Records supplied: Begin

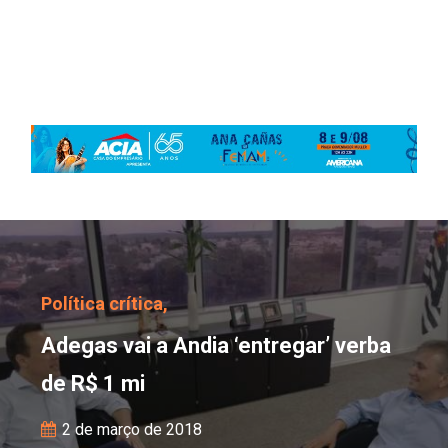
Adegas vai a Andia ‘entr
Política crítica,
Adegas vai a Andia ‘entregar’ verba
de R$ 1 mi
2 de março de 2018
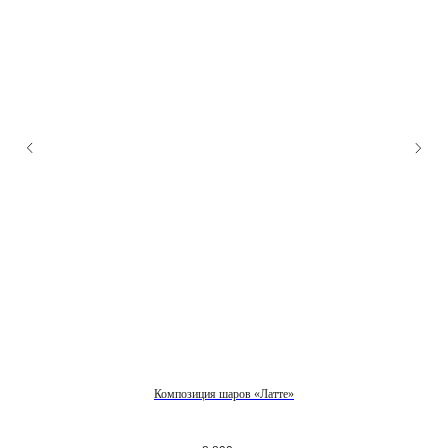
Композиция шаров «Латте»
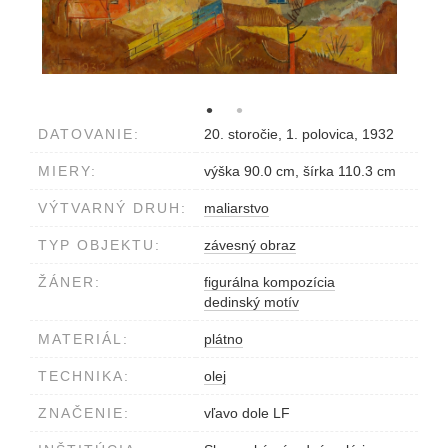
DATOVANIE:
20. storočie, 1. polovica, 1932
MIERY:
výška 90.0 cm, šírka 110.3 cm
VÝTVARNÝ DRUH:
maliarstvo
TYP OBJEKTU:
závesný obraz
ŽÁNER:
figurálna kompozícia
dedinský motív
MATERIÁL:
plátno
TECHNIKA:
olej
ZNAČENIE:
vľavo dole LF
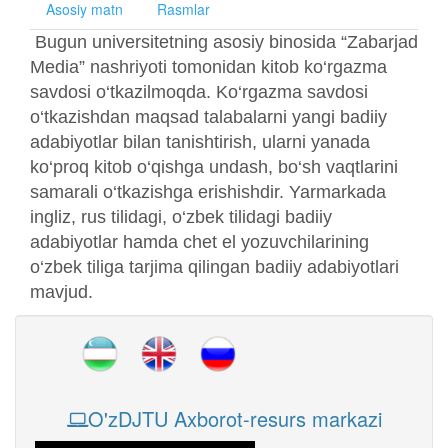
Asosiy matn
Rasmlar
Bugun universitetning asosiy binosida “Zabarjad
Media” nashriyoti tomonidan kitob ko‘rgazma
savdosi o‘tkazilmoqda. Ko‘rgazma savdosi
o‘tkazishdan maqsad talabalarni yangi badiiy
adabiyotlar bilan tanishtirish, ularni yanada
ko‘proq kitob o‘qishga undash, bo‘sh vaqtlarini
samarali o‘tkazishga erishishdir. Yarmarkada
ingliz, rus tilidagi, o‘zbek tilidagi badiiy
adabiyotlar hamda chet el yozuvchilarining
o‘zbek tiliga tarjima qilingan badiiy adabiyotlari
mavjud.
O'zDJTU Axborot-resurs markazi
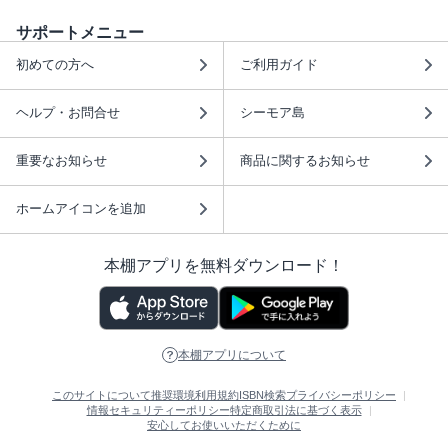
サポートメニュー
初めての方へ
ご利用ガイド
ヘルプ・お問合せ
シーモア島
重要なお知らせ
商品に関するお知らせ
ホームアイコンを追加
本棚アプリを無料ダウンロード！
本棚アプリについて
このサイトについて
推奨環境
利用規約
ISBN検索
プライバシーポリシー
情報セキュリティーポリシー
特定商取引法に基づく表示
安心してお使いいただくために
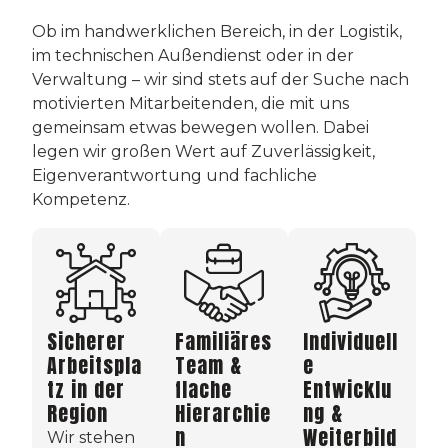
Ob im handwerklichen Bereich, in der Logistik,
im technischen Außendienst oder in der
Verwaltung – wir sind stets auf der Suche nach
motivierten Mitarbeitenden, die mit uns
gemeinsam etwas bewegen wollen. Dabei
legen wir großen Wert auf Zuverlässigkeit,
Eigenverantwortung und fachliche
Kompetenz.
Sicherer
Familiäres
Individuell
Arbeitspla
Team &
e
tz in der
flache
Entwicklu
Region
Hierarchie
ng &
n
Weiterbild
Wir stehen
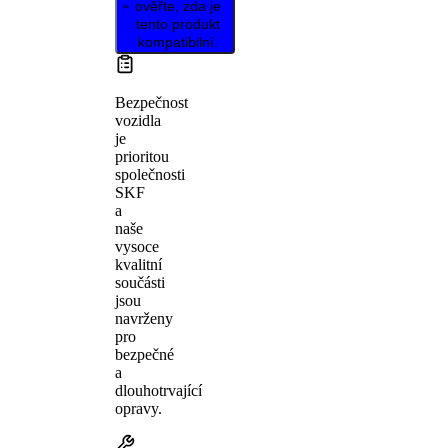
ověřte, zda je
tento produkt
kompatibilní.
Bezpečnost
vozidla
je
prioritou
společnosti
SKF
a
naše
vysoce
kvalitní
součásti
jsou
navrženy
pro
bezpečné
a
dlouhotrvající
opravy.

Records supplied: End

-- About this exercise --
Leaving out the pictures, print exactly and only the lines from the one containing "dedinský motív" through the last line of the records.

-- Completed task --
dedinský motív
MATERIÁL:
plátno
TECHNIKA:
olej
ZNAČENIE:
vľavo dole LF
Asosiy matn
Rasmlar
Bugun universitetning asosiy binosida “Zabarjad
Media” nashriyoti tomonidan kitob ko‘rgazma
savdosi o‘tkazilmoqda. Ko‘rgazma savdosi
o‘tkazishdan maqsad talabalarni yangi badiiy
adabiyotlar bilan tanishtirish, ularni yanada
ko‘proq kitob o‘qishga undash, bo‘sh vaqtlarini
samarali o‘tkazishga erishishdir. Yarmarkada
ingliz, rus tilidagi, o‘zbek tilidagi badiiy
adabiyotlar hamda chet el yozuvchilarining
o‘zbek tiliga tarjima qilingan badiiy adabiyotlari
mavjud.
O'zDJTU Axborot-resurs markazi
サポートメニュー
初めての方へ
ご利用ガイド
ヘルプ・お問合せ
シーモア島
重要なお知らせ
商品に関するお知らせ
ホームアイコンを追加
本棚アプリを無料ダウンロード！
本棚アプリについて
このサイトについて
推奨環境
利用規約
ISBN検索
プライバシーポリシー
情報セキュリティーポリシー
特定商取引法に基づく表示
安心してお使いいただくために
Ob im handwerklichen Bereich, in der Logistik,
im technischen Außendienst oder in der
Verwaltung – wir sind stets auf der Suche nach
motivierten Mitarbeitenden, die mit uns
gemeinsam etwas bewegen wollen. Dabei
legen wir großen Wert auf Zuverlässigkeit,
Eigenverantwortung und fachliche
Kompetenz.
Sicherer
Familiäres
Individuell
Arbeitspla
Team &
e
tz in der
flache
Entwicklu
Region
Hierarchie
ng &
n
Weiterbild
Wir stehen
ověřte, zda je
tento produkt
kompatibilní.
Bezpečnost
vozidla
je
prioritou
společnosti
SKF
a
naše
vysoce
kvalitní
součásti
jsou
navrženy
pro
bezpečné
a
dlouhotrvající
opravy.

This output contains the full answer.